▶ Description of the task
Begin with the first line below and retype each line exactly through the line containing "generación de empresas". Any pictures are to be left out.

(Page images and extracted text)

•••••

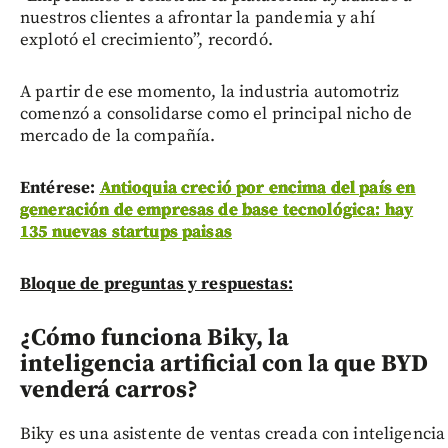
nuestros clientes a afrontar la pandemia y ahí
explotó el crecimiento”, recordó.
A partir de ese momento, la industria automotriz
comenzó a consolidarse como el principal nicho de
mercado de la compañía.
Entérese:
Antioquia creció por encima del país en
generación de empresas de base tecnológica: hay
135 nuevas startups paisas
Bloque de preguntas y respuestas:
¿Cómo funciona Biky, la
inteligencia artificial con la que BYD
venderá carros?
Biky es una asistente de ventas creada con inteligencia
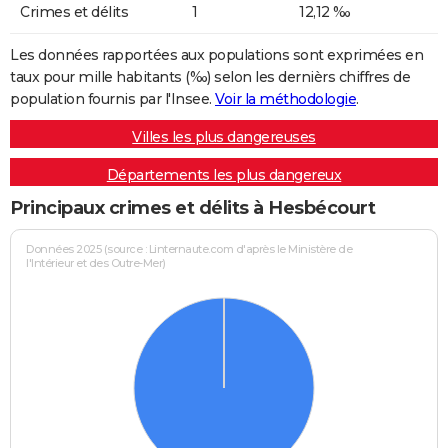
Crimes et délits
1
12,12 ‰
Les données rapportées aux populations sont exprimées en
taux pour mille habitants (‰) selon les dernièrs chiffres de
population fournis par l'Insee.
Voir la méthodologie
.
Villes les plus dangereuses
Départements les plus dangereux
Principaux crimes et délits à Hesbécourt
Données 2025 (source : Linternaute.com d'après le Ministère de
l'Intérieur et des Outre-Mer)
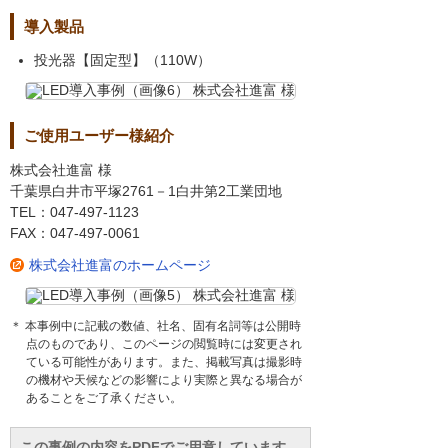
導入製品
投光器【固定型】（110W）
ご使用ユーザー様紹介
株式会社進富 様
千葉県白井市平塚2761－1白井第2工業団地
TEL：047-497-1123
FAX：047-497-0061
株式会社進富のホームページ
＊ 本事例中に記載の数値、社名、固有名詞等は公開時
点のものであり、このページの閲覧時には変更され
ている可能性があります。また、掲載写真は撮影時
の機材や天候などの影響により実際と異なる場合が
あることをご了承ください。
この事例の内容をPDFでご用意しています。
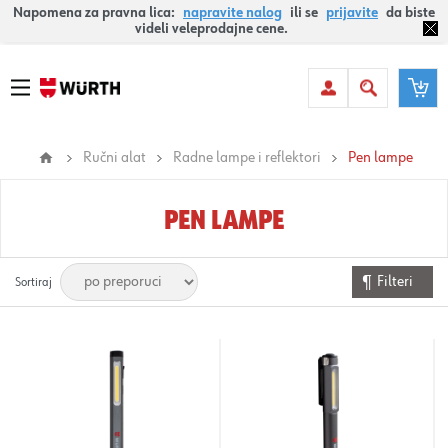
Napomena za pravna lica:
napravite nalog
ili se
prijavite
da biste
videli veleprodajne cene.
Ručni alat
Radne lampe i reflektori
Pen lampe
PEN LAMPE
Filteri
Sortiraj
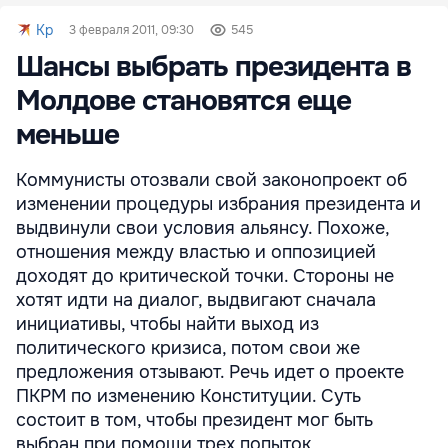
Kp
3 февраля 2011, 09:30
545
Шансы выбрать президента в
Молдове становятся еще
меньше
Коммунисты отозвали свой законопроект об
изменении процедуры избрания президента и
выдвинули свои условия альянсу. Похоже,
отношения между властью и оппозицией
доходят до критической точки. Стороны не
хотят идти на диалог, выдвигают сначала
инициативы, чтобы найти выход из
политического кризиса, потом свои же
предложения отзывают. Речь идет о проекте
ПКРМ по изменению Конституции. Суть
состоит в том, чтобы президент мог быть
выбран при помощи трех попыток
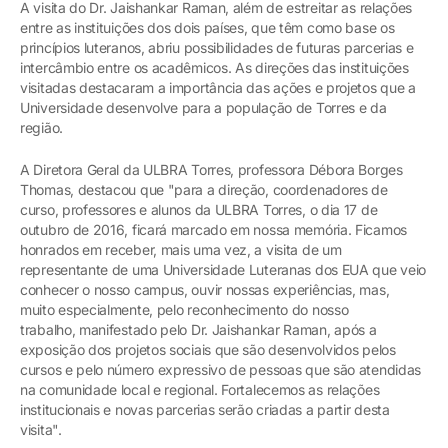
A visita do Dr. Jaishankar Raman, além de estreitar as relações
entre as instituições dos dois países, que têm como base os
princípios luteranos, abriu possibilidades de futuras parcerias e
intercâmbio entre os acadêmicos. As direções das instituições
visitadas destacaram a importância das ações e projetos que a
Universidade desenvolve para a população de Torres e da
região.
A Diretora Geral da ULBRA Torres, professora Débora Borges
Thomas, destacou que "para a direção, coordenadores de
curso, professores e alunos da ULBRA Torres, o dia 17 de
outubro de 2016, ficará marcado em nossa memória. Ficamos
honrados em receber, mais uma vez, a visita de um
representante de uma Universidade Luteranas dos EUA que veio
conhecer o nosso campus, ouvir nossas experiências, mas,
muito especialmente, pelo reconhecimento do nosso
trabalho, manifestado pelo Dr. Jaishankar Raman, após a
exposição dos projetos sociais que são desenvolvidos pelos
cursos e pelo número expressivo de pessoas que são atendidas
na comunidade local e regional. Fortalecemos as relações
institucionais e novas parcerias serão criadas a partir desta
visita".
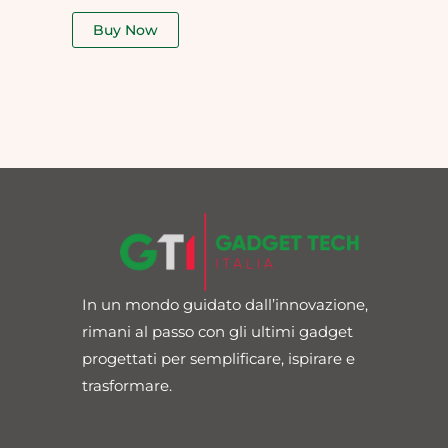
out
of
Buy Now
5
In un mondo guidato dall’innovazione,
rimani al passo con gli ultimi gadget
progettati per semplificare, ispirare e
trasformare.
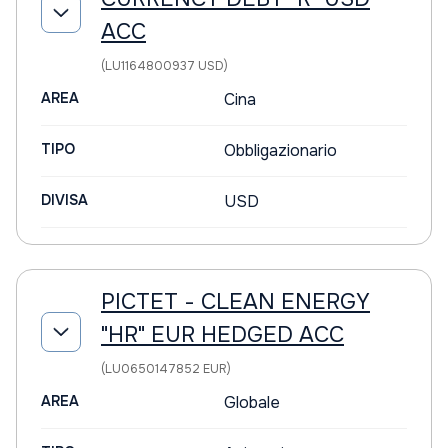
ACC
(LU1164800937 USD)
AREA
Cina
TIPO
Obbligazionario
DIVISA
USD
PICTET - CLEAN ENERGY
"HR" EUR HEDGED ACC
(LU0650147852 EUR)
AREA
Globale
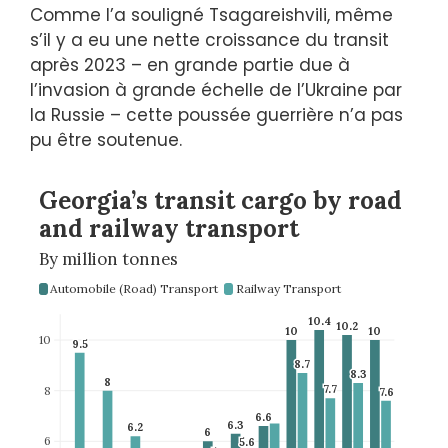
Comme l’a souligné Tsagareishvili, même
s’il y a eu une nette croissance du transit
après 2023 – en grande partie due à
l’invasion à grande échelle de l’Ukraine par
la Russie – cette poussée guerrière n’a pas
pu être soutenue.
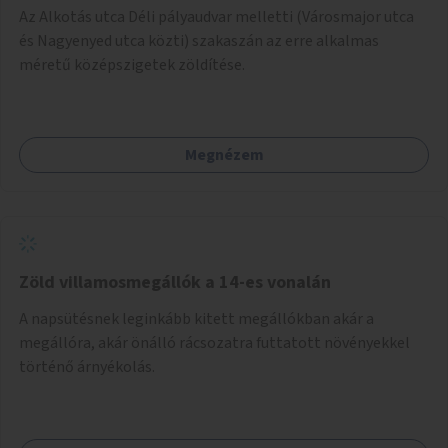
Az Alkotás utca Déli pályaudvar melletti (Városmajor utca
és Nagyenyed utca közti) szakaszán az erre alkalmas
méretű középszigetek zöldítése.
Megnézem
Zöld villamosmegállók a 14-es vonalán
A napsütésnek leginkább kitett megállókban akár a
megállóra, akár önálló rácsozatra futtatott növényekkel
történő árnyékolás.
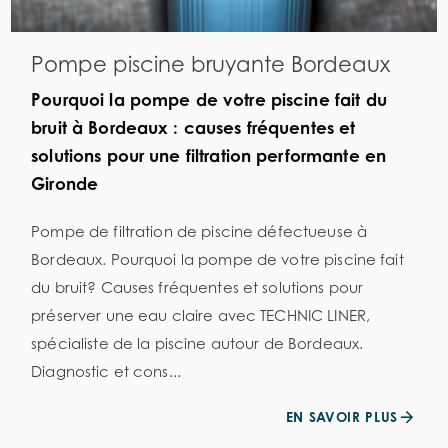
Pompe piscine bruyante Bordeaux
Pourquoi la pompe de votre piscine fait du
bruit à Bordeaux : causes fréquentes et
solutions pour une filtration performante en
Gironde
Pompe de filtration de piscine défectueuse à
Bordeaux. Pourquoi la pompe de votre piscine fait
du bruit? Causes fréquentes et solutions pour
préserver une eau claire avec TECHNIC LINER,
spécialiste de la piscine autour de Bordeaux.
Diagnostic et cons...
EN SAVOIR PLUS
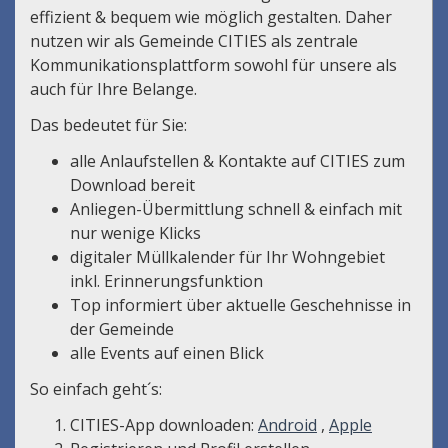
effizient & bequem wie möglich gestalten. Daher
nutzen wir als Gemeinde CITIES als zentrale
Kommunikationsplattform sowohl für unsere als
auch für Ihre Belange.
Das bedeutet für Sie:
alle Anlaufstellen & Kontakte auf CITIES zum
Download bereit
Anliegen-Übermittlung schnell & einfach mit
nur wenige Klicks
digitaler Müllkalender für Ihr Wohngebiet
inkl. Erinnerungsfunktion
Top informiert über aktuelle Geschehnisse in
der Gemeinde
alle Events auf einen Blick
So einfach geht´s:
CITIES-App downloaden:
Android
,
Apple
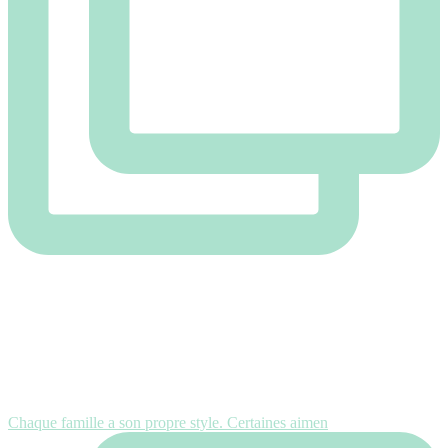
Chaque famille a son propre style. Certaines aimen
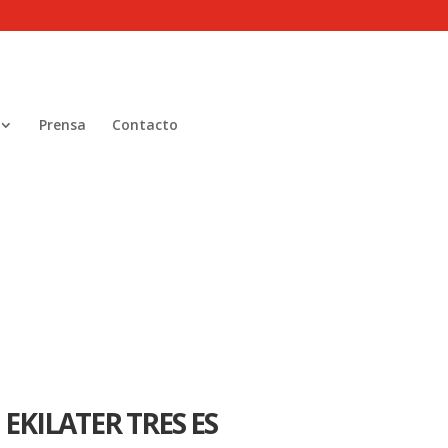
Prensa
Contacto
EKILATER TRES ES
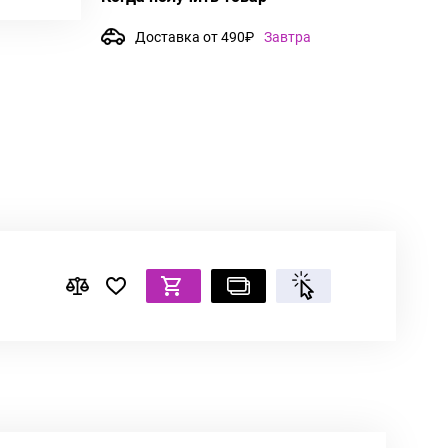
Доставка от 490₽
Завтра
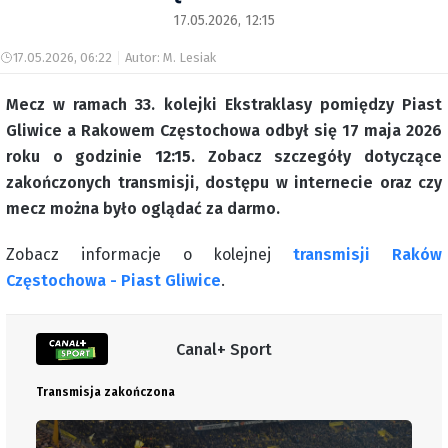
17.05.2026, 12:15
17.05.2026, 06:22
Autor: M. Lesiak
Mecz w ramach 33. kolejki Ekstraklasy pomiędzy Piast
Gliwice a Rakowem Częstochowa odbył się 17 maja 2026
roku o godzinie
12:15
. Zobacz szczegóły dotyczące
zakończonych transmisji, dostępu w internecie oraz czy
mecz można było oglądać za darmo.
Zobacz informacje o kolejnej
transmisji Raków
Częstochowa - Piast Gliwice
.
Canal+ Sport
Transmisja zakończona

•••••

▶ Answer section
nuestros clientes a afrontar la pandemia y ahí
explotó el crecimiento”, recordó.
A partir de ese momento, la industria automotriz
comenzó a consolidarse como el principal nicho de
mercado de la compañía.
Entérese:
Antioquia creció por encima del país en
generación de empresas de base tecnológica: hay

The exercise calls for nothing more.